**THE TASK**
Gather each line in the entries that includes the string "tonnes".
——
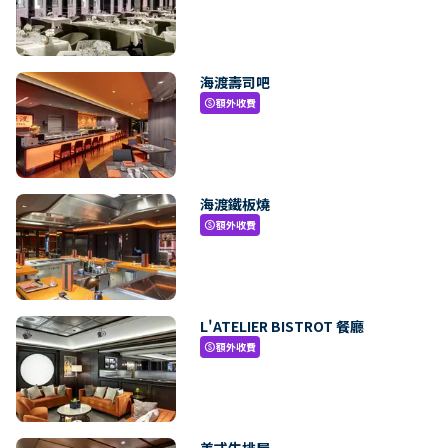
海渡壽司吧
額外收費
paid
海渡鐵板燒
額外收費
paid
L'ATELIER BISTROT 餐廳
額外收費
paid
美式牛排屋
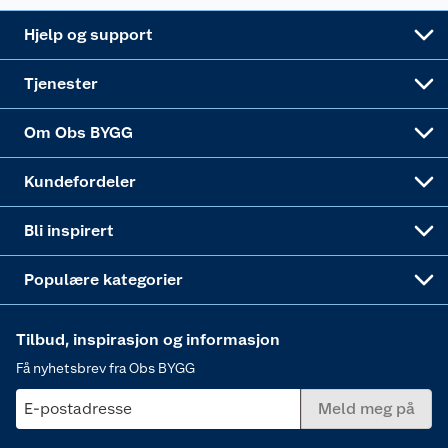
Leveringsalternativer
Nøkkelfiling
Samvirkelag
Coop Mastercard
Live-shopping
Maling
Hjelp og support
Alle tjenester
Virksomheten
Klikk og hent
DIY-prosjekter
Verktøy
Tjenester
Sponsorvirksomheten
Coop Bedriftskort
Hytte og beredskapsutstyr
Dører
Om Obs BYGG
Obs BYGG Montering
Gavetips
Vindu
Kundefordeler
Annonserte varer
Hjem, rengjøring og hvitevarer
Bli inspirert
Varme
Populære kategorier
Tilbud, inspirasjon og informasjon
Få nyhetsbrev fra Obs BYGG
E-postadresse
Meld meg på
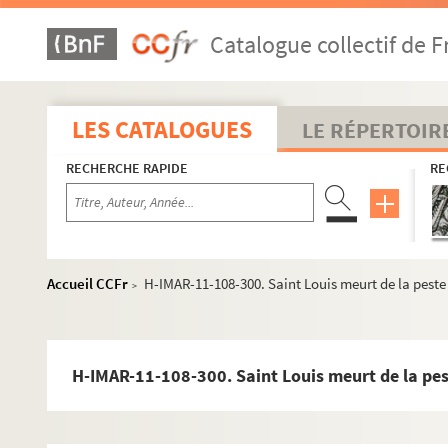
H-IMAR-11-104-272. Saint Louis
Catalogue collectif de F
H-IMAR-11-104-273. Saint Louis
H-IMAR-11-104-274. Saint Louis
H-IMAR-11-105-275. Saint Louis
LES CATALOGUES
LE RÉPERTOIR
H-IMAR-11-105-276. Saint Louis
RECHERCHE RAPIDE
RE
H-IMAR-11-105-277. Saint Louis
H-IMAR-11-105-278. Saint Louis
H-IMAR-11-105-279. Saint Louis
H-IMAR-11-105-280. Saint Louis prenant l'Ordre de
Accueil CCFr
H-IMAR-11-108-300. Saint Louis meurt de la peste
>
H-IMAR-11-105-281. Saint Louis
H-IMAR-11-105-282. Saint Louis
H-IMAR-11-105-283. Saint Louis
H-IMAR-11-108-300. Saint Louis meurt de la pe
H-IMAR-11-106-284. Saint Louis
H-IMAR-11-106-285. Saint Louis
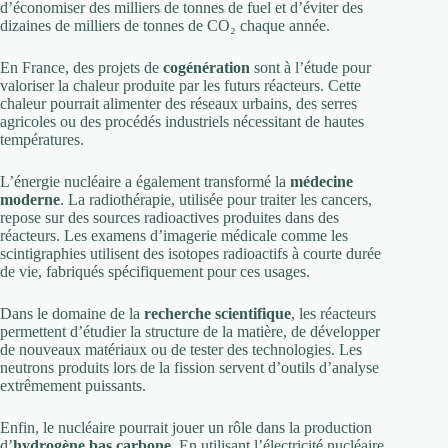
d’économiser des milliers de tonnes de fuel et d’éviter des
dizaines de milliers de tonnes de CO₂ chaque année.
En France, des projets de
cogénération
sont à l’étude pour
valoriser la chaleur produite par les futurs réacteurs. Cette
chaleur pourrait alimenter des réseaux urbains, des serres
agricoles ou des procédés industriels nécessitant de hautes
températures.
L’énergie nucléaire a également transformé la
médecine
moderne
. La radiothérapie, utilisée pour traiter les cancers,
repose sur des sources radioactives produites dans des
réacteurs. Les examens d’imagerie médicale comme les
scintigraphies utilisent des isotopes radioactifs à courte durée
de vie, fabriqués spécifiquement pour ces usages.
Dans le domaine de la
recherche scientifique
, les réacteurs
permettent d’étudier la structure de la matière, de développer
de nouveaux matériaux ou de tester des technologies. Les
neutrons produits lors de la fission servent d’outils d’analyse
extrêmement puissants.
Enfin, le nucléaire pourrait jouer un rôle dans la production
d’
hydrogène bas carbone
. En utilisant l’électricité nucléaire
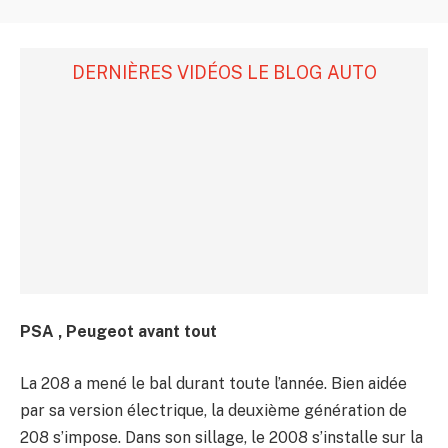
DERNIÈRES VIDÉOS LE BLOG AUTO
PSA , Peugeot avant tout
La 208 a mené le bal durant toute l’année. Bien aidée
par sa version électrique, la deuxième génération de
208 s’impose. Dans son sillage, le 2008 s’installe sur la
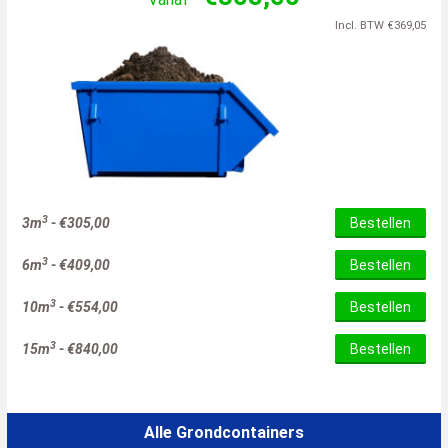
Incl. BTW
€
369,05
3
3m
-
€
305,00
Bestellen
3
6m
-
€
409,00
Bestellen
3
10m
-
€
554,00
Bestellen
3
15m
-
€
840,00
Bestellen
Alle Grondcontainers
——
**RESULT OF THE TASK**
d’économiser des milliers de tonnes de fuel et d’éviter des
dizaines de milliers de tonnes de CO₂ chaque année.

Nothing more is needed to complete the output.